Work out the count of lines in the listing below that include "radio". Give that count alone.

## Data for processing
····················

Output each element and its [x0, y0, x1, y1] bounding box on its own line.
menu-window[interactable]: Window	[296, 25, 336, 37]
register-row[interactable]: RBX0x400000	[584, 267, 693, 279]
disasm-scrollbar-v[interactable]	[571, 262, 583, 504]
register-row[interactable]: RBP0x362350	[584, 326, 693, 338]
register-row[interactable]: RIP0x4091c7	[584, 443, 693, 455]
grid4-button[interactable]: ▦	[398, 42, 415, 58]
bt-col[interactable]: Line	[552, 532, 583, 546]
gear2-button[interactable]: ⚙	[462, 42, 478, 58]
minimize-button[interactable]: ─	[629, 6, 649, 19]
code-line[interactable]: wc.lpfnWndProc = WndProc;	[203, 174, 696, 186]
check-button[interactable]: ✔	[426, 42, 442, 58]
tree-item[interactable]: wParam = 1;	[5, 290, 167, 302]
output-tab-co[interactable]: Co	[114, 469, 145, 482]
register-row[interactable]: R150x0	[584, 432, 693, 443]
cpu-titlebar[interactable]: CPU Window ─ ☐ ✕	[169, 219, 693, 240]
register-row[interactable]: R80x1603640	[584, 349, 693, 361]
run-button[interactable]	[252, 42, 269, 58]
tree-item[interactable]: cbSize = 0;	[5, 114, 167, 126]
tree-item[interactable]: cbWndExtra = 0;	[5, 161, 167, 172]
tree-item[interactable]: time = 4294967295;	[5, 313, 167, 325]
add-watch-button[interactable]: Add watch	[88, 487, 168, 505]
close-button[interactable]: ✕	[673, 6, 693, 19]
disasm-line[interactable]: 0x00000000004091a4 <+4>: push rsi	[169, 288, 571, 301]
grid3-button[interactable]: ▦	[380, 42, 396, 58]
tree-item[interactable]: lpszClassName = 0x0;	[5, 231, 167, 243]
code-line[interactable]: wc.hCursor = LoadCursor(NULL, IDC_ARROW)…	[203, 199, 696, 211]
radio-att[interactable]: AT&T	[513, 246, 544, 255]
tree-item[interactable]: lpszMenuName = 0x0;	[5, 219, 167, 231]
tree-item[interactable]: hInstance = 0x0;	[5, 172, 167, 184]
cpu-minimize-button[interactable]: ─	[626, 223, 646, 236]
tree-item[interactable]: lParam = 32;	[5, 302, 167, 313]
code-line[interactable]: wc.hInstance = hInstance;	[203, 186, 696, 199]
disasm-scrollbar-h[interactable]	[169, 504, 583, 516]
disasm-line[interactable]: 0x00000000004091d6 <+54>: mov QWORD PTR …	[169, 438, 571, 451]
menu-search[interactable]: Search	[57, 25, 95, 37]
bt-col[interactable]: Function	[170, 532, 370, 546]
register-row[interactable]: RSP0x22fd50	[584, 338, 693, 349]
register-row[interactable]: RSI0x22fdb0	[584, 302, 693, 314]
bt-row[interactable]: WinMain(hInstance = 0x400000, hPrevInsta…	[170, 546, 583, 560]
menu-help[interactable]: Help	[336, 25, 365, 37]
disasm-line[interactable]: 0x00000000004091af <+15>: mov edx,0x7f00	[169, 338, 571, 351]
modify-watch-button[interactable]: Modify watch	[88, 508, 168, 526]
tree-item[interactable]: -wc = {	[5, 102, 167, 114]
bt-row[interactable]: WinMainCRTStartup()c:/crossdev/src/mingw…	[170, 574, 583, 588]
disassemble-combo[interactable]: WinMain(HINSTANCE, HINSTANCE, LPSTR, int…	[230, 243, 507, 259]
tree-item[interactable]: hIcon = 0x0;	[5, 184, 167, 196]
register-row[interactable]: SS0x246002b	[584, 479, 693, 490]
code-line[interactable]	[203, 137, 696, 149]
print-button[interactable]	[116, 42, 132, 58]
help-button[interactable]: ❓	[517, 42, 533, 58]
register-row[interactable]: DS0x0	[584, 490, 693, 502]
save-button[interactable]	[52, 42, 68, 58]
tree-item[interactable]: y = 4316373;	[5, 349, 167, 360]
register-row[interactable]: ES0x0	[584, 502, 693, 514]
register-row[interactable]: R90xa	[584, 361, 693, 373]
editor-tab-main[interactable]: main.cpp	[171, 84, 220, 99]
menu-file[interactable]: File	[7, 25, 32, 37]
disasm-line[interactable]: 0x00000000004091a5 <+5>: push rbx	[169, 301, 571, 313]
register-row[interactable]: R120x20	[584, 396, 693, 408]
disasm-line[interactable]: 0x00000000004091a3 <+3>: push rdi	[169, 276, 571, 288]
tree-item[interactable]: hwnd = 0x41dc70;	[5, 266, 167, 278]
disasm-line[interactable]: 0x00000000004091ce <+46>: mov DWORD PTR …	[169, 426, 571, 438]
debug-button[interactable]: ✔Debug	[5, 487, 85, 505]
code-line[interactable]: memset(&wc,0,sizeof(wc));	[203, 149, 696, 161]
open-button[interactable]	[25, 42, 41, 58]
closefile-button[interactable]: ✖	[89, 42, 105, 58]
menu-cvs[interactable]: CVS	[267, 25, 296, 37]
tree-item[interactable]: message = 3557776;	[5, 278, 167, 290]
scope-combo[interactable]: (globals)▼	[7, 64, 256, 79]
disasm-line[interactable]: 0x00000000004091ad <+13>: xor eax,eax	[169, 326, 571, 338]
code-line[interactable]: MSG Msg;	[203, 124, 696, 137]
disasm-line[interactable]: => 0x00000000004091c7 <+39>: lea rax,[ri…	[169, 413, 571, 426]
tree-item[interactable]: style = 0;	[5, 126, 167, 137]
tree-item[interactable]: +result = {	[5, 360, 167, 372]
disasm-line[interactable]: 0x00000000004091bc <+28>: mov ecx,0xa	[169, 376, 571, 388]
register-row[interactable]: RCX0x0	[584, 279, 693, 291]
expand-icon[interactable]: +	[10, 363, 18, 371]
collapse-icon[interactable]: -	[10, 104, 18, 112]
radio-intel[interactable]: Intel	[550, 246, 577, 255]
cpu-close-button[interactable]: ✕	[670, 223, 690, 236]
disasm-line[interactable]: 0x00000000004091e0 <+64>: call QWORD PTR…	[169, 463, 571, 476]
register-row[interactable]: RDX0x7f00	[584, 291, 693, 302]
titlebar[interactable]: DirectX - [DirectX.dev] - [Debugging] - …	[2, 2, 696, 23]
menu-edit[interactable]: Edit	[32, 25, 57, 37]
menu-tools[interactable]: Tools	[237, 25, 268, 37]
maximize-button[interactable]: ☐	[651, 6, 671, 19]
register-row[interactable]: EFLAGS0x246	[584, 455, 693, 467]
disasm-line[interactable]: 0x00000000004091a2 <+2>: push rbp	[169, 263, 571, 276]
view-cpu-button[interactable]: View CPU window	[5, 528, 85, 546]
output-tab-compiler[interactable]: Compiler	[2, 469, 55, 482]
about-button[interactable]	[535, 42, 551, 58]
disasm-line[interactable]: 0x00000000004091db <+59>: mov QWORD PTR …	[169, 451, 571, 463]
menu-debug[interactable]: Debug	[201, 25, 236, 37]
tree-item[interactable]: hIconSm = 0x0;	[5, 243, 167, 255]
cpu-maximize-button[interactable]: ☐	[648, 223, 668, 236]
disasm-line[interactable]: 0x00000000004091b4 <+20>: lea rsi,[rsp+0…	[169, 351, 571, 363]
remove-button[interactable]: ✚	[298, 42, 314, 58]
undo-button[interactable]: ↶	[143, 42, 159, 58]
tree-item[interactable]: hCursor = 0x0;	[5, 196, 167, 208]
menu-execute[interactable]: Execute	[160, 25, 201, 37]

····················

## Response to this task
2